Private Markets 2024
Private markets will continue to grow in assets, though at a slightly slower pace compared to recent years (13% vs. 19%) due to a slowdown in fundraising from peak levels. Growth rates are expected to exceed those of other asset classes, resulting in private markets accounting for 16% of global investment assets, up from the current 12%.
This document presents Arcano Capital’s management teams’ outlook on Private Markets for 2024. The year 2023 began with uncertainties about growth and recession risks, with the primary challenge for private markets being to assess the impact of one of the most intense interest rate hike cycles in recent history. As positive inflation data and economic resilience were confirmed, both private and public markets benefited from a widespread sense of optimism.

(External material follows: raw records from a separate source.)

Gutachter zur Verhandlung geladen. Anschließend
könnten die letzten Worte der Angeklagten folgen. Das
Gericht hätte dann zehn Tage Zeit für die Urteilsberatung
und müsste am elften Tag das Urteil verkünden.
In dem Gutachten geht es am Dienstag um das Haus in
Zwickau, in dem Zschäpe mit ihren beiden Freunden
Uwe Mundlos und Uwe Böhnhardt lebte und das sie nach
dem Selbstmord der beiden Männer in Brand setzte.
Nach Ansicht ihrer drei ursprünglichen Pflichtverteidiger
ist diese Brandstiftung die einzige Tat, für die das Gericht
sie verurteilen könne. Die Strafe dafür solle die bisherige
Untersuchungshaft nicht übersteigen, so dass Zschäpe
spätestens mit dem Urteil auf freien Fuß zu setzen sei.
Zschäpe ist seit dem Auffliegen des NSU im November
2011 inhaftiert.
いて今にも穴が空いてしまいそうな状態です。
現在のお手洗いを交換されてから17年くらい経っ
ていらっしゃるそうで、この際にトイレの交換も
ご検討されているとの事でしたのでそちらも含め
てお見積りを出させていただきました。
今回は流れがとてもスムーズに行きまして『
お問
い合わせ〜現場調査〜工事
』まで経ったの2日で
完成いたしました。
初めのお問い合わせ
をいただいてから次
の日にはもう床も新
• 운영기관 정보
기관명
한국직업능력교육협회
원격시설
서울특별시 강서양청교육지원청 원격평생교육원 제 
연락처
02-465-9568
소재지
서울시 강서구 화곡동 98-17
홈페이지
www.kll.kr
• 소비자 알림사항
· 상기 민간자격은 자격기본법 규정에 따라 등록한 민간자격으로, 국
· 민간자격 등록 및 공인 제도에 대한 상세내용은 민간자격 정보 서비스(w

In 2024, we anticipate continued improvements in inflation rates, albeit alongside slower economic growth. Acknowledging that every year brings its uncertainties, we believe that 2022 and 2023 have validated the role private markets play in a diversified investment portfolio. The debate over private valuations at the end of 2022 was overshadowed by the recovery of public markets in 2023. Diversification benefits, return comparisons, and volatility adjusted for greater private illiquidity all support future growth in private markets.

Private Equity
In 2023, Private Equity experienced a significant slowdown in fundraising due to the “denominator effect” caused by declines in public markets in 2022, along with reduced distributions as company sales slowed. Prospects are positive as these factors are expected to normalize in 2024, with the retail and family office segments anticipated to continue increasing their exposure to this asset class. In 2023, demand for Secondary funds benefited from improved pricing due to limited liquidity and valuation adjustments, presenting an attractive entry point for 2024.

Infrastructure
Infrastructure strategies also experienced a significant slowdown in asset inflows during 2023, primarily due to the sector’s success in recent years, but also due to competition from fixed income in a higher interest rate environment. In 2024, we expect investor exposure to the sector to increase as they seek to enhance portfolio diversification, low-risk investments, consistent and uncorrelated returns, protection against economic downturns, and a hedge against more persistent-than-expected inflation. The growth of this asset class is supported by strong public-private backing, primarily related to the energy transition and digitalization.